Deux populations, estonienne et russe, vivent donc côte à côte, pacifiquement, malgré quelques poussées de fièvre. Le visiteur étranger ne sent ni tension ni animosité. «Mais on peut parler de mondes parallèles, souligne Raivo Vetik, professeur d’ethnosociologie à l’Université de Tallinn. Le premier facteur est géographique: les Russes se concentrent dans certains quartiers de la capitale et dans le nord-est, autour de la ville de Narva. Ensuite, il y a le facteur éducatif: chacun fréquente ses écoles. Sur le marché de l’emploi, de nombreuses sociétés n’embauchent qu’au sein d’une seule communauté. Nos enquêtes montrent que les interactions sont faibles. Par exemple, on compte seulement 3% ou 4% de mariages mixtes.»
Ces deux communautés n’ont même pas un passé en partage. Chacun sa vision, ses dogmes, ses légendes. Pour les Russes, l’arrivée de l’Armée rouge en 1944 a été une «libération»; pour les Estoniens, une nouvelle «occupation illégale». La transformation de l’histoire en récit d’une lutte héroïque pour l’indépendance à travers les âges conduit à arracher les pages sombres, à gommer les aspérités et les ambiguïtés. L’histoire devient un outil pour cimenter la nation, pour se compter. Même l’art est revisité à cette aune. «On a inauguré il y a quelques mois une exposition de tableaux des années 1970 et 1980, raconte la ministre de la Culture, Laïne Janes. On y a découvert que les artistes se servaient de l’histoire de façon détournée. Par exemple, ils utilisaient les couleurs du pays, sans dessiner de drapeau.»

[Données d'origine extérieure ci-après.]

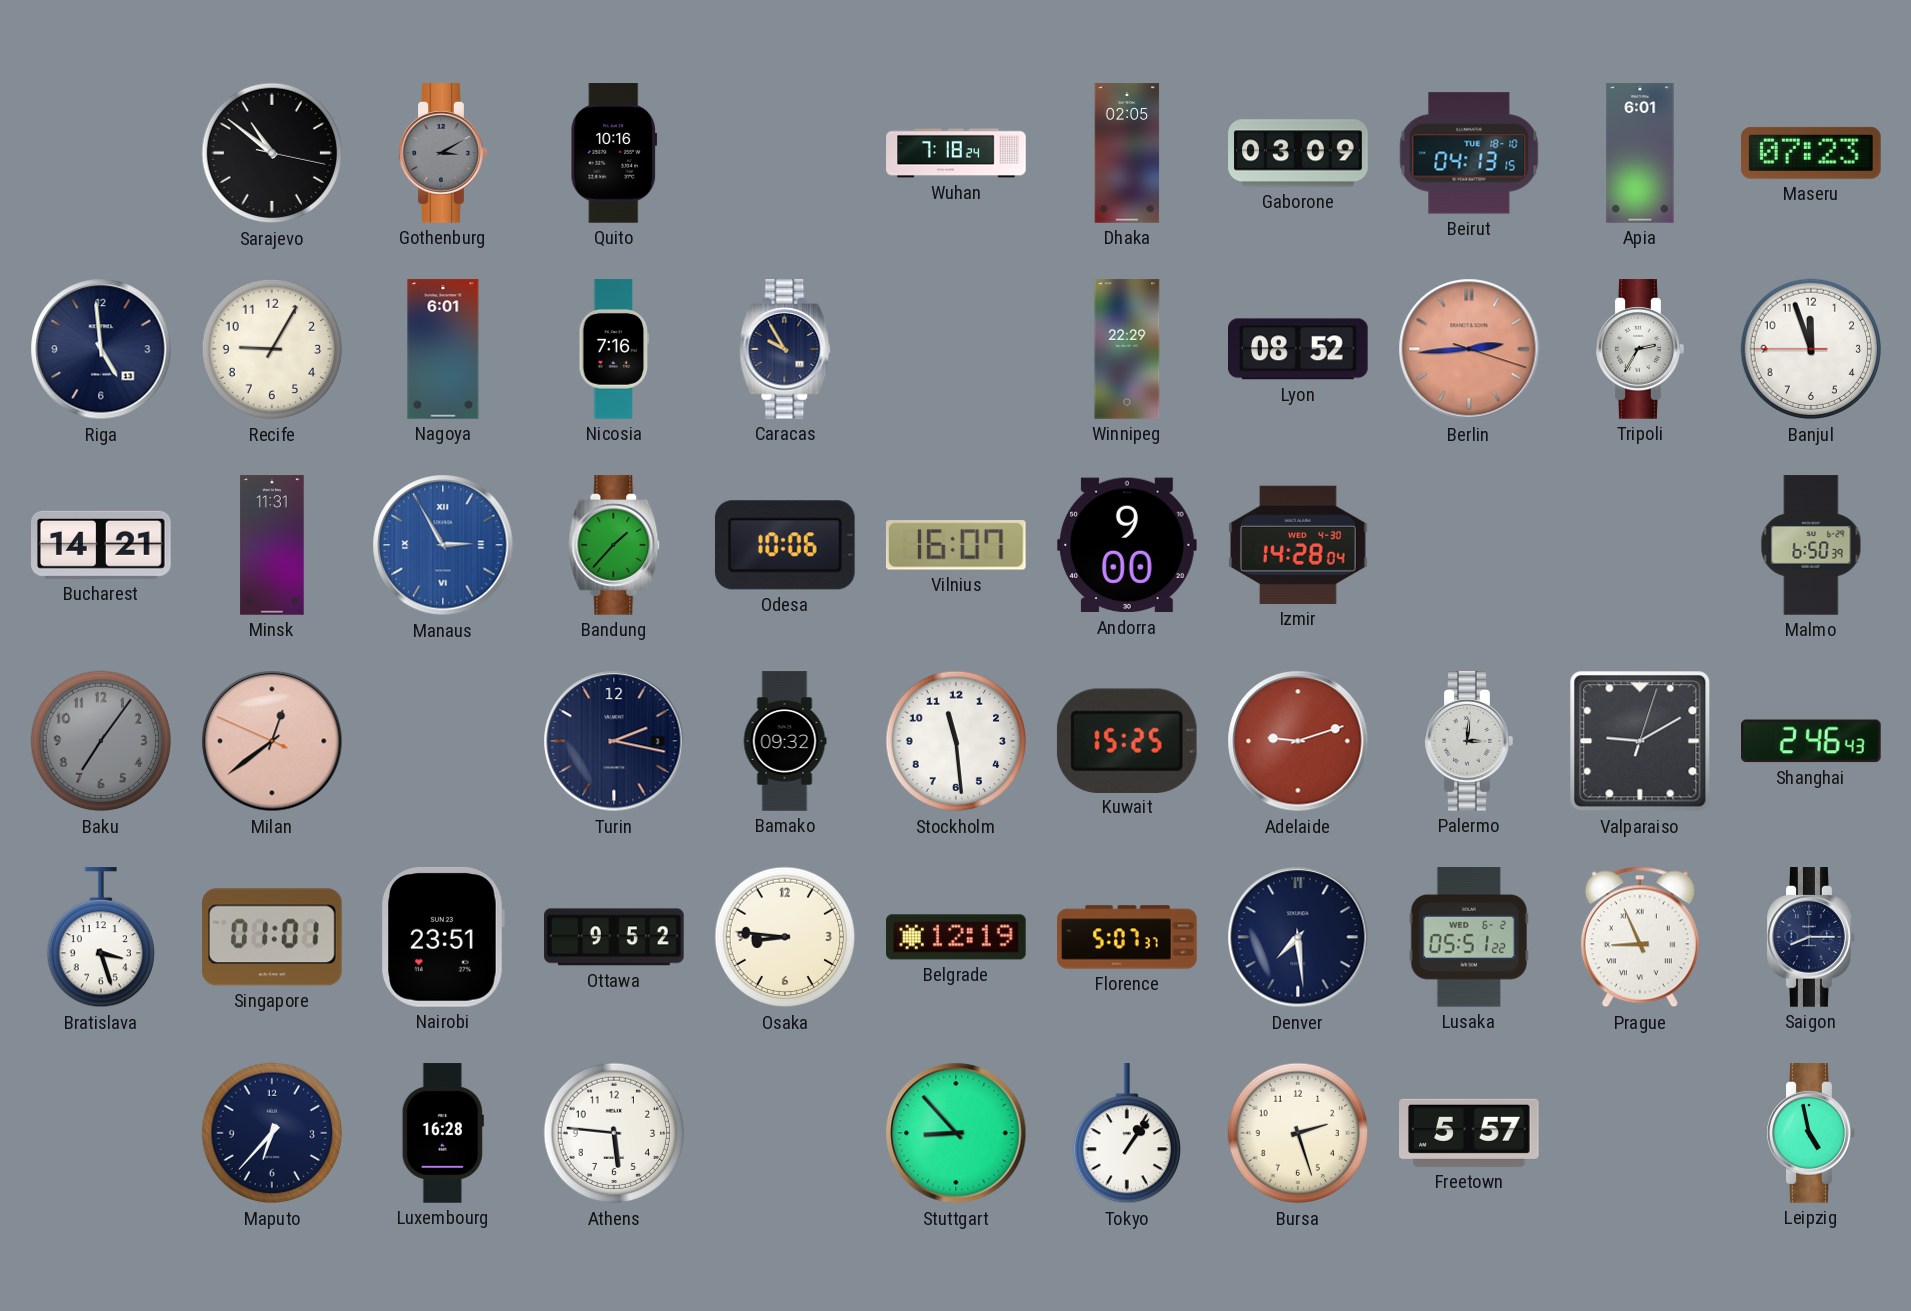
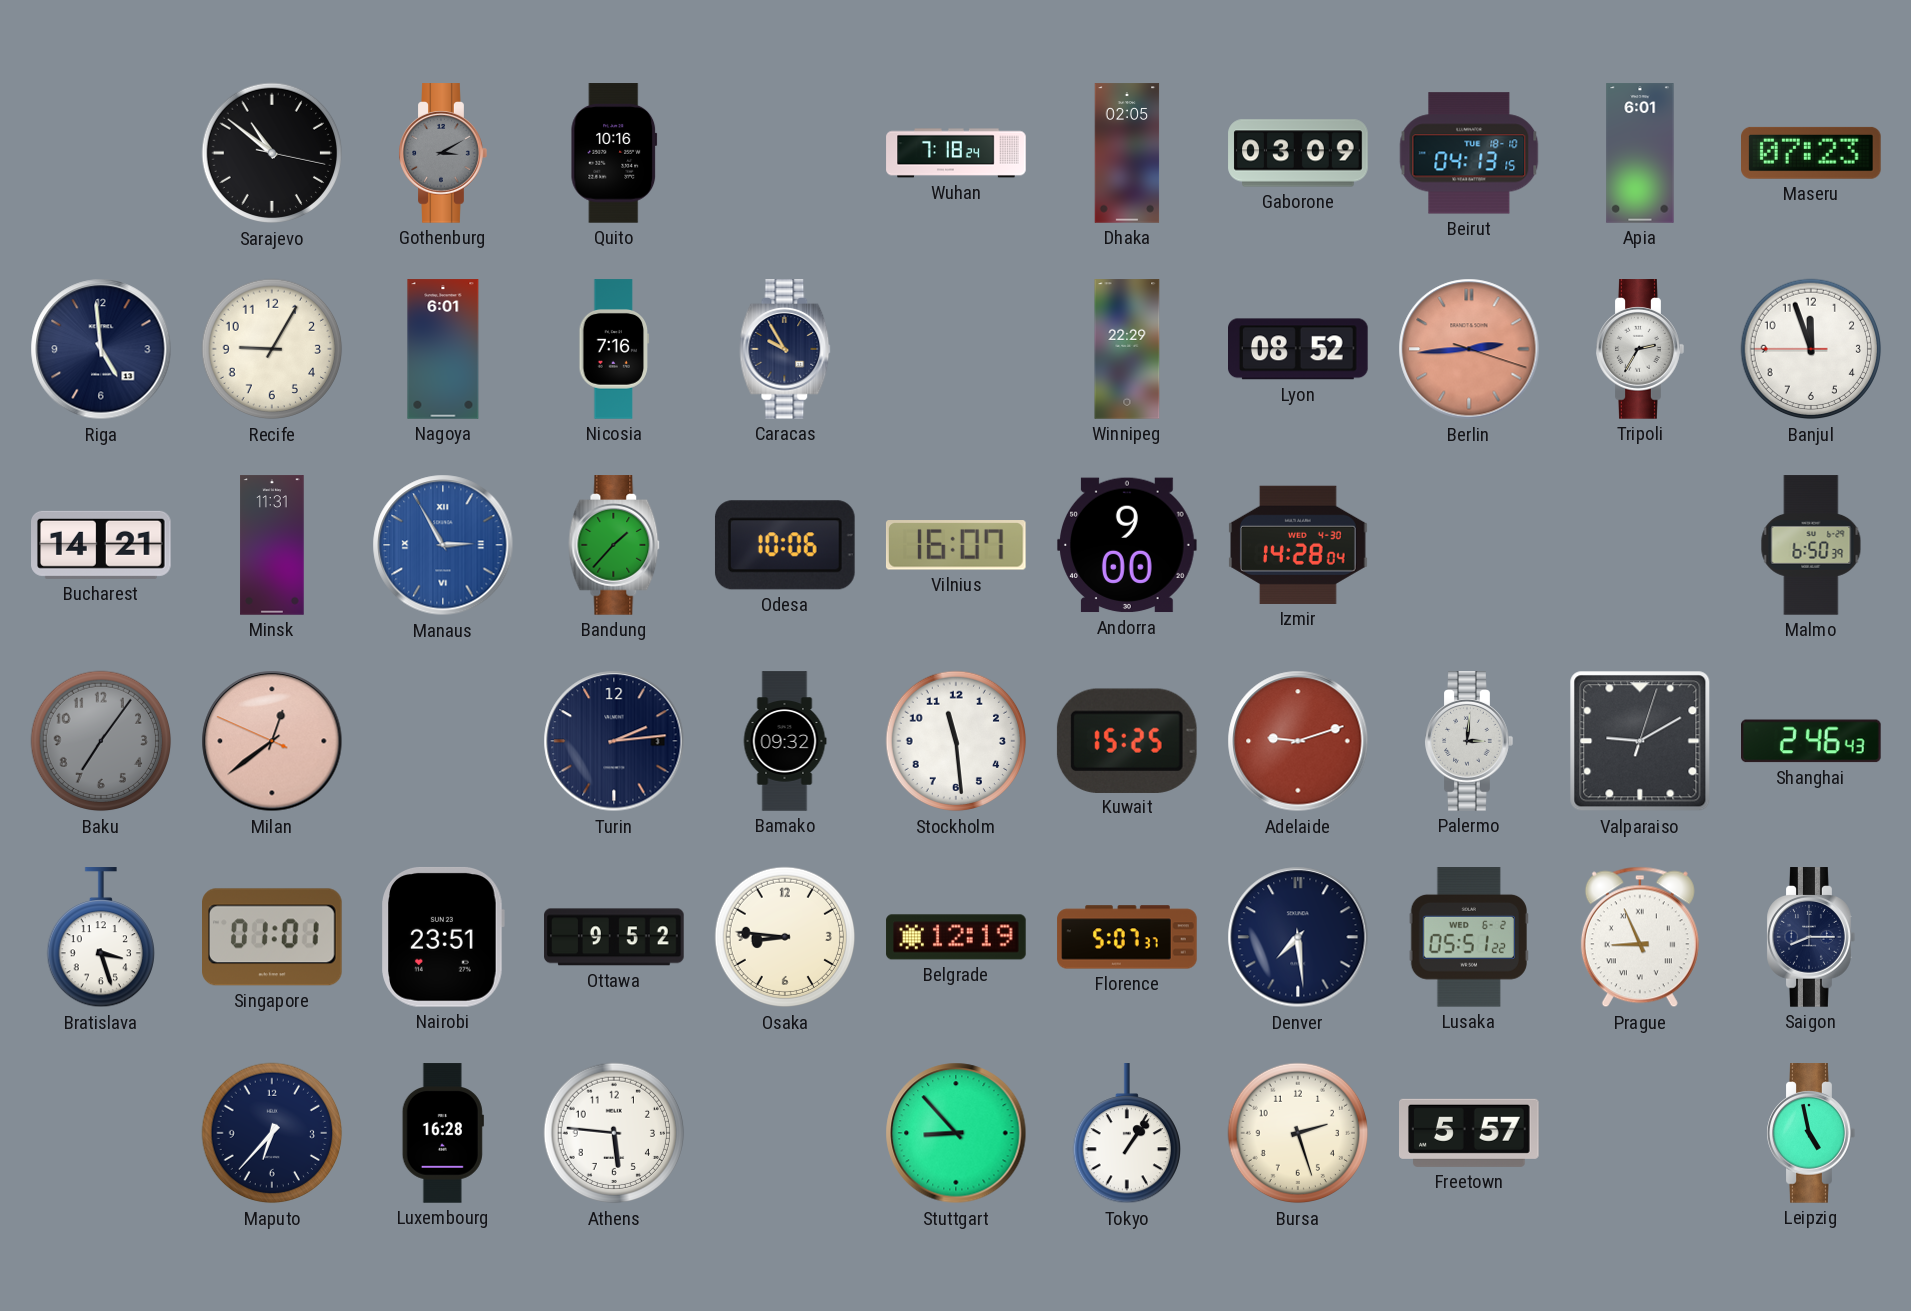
Turin: 2:17 -> 2:14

Les vétérans qui ont combattu aux côtés des nazis se surnomment «combattants de la liberté». Après l’indépendance, en 1991, ils sont sortis de l’ombre et ont commencé à revendiquer leur place dans l’histoire nationale. En 2002, ils ont érigé un monument dans la commune de Parnü, représentant un soldat estonien en uniforme de la Waffen-SS, dédié à tous ceux tombés «pour la liberté» pendant la guerre. Face au tollé international, il a été retiré… avant de réapparaître dans la ville de Lihula, le 20 août 2004, devant 2000 personnes. Les télévisions russes, présentes ce jour-là, ont fait assaut de commentaires outragés pour dénoncer le retour du fascisme en Estonie.

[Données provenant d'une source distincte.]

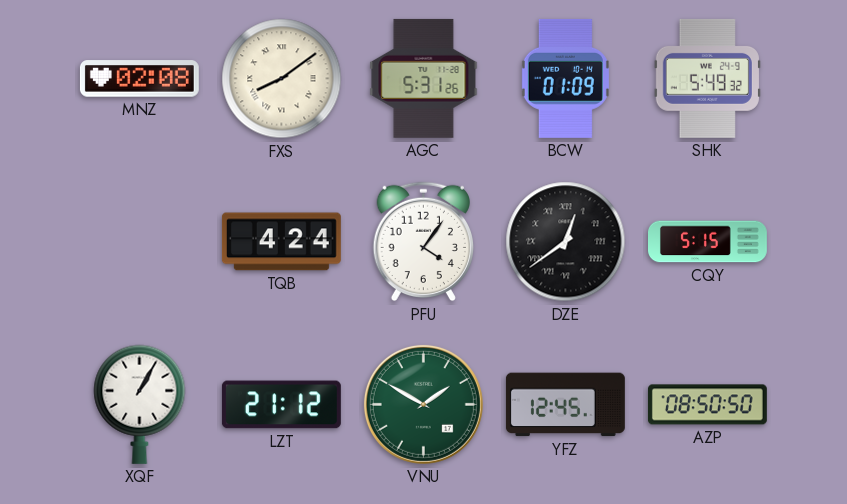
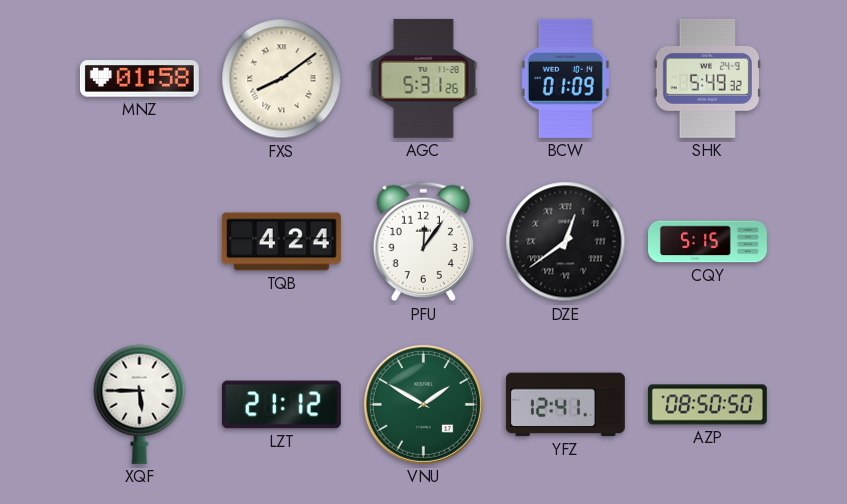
MNZ: 02:08 -> 01:58
PFU: 4:06 -> 12:06
XQF: 1:05 -> 5:45
YFZ: 12:45 -> 12:41
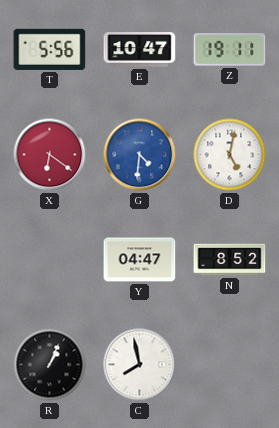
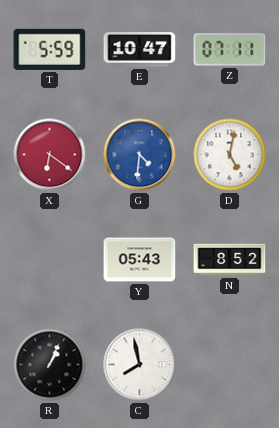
T: 5:56 -> 5:59
Z: 19:11 -> 07:11
Y: 04:47 -> 05:43
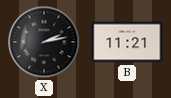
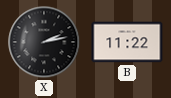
B: 11:21 -> 11:22
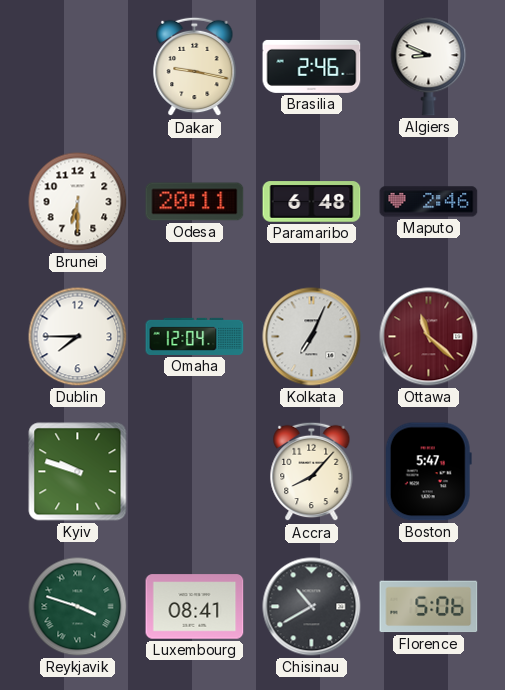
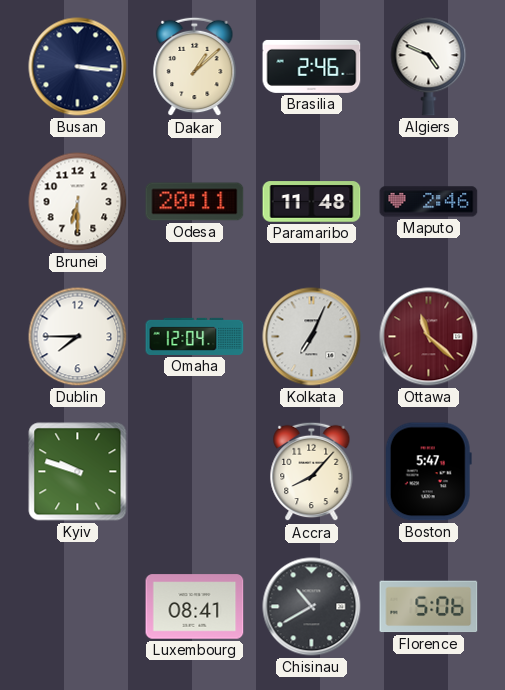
Busan: none -> 3:16
Dakar: 9:17 -> 1:08
Algiers: 8:49 -> 4:49
Paramaribo: 6:48 -> 11:48
Reykjavik: 3:48 -> none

Malgré le retrait immédiat de ce nouvel affront de pierre à Lihula, la guerre mémorielle était déclarée. D’autres monuments, dédiés aux combattants de l’Armée rouge, étaient vandalisés, jusqu’au pic de la crise. Le 26 avril 2007, conformément à une promesse électorale faite quelques semaines plus tôt, le gouvernement d’Andrus Ansip passait à l’action pour déplacer du centre de Tallinn le monument commémorant la fin de la Seconde Guerre mondiale. Située sur la place Tonismagi, où les vétérans de l’Armée rouge avaient pris l’habitude de venir se recueillir tous les 9 mai, cette statue de bronze d’un soldat soviétique, inaugurée en 1947, devait être transportée vers un cimetière militaire.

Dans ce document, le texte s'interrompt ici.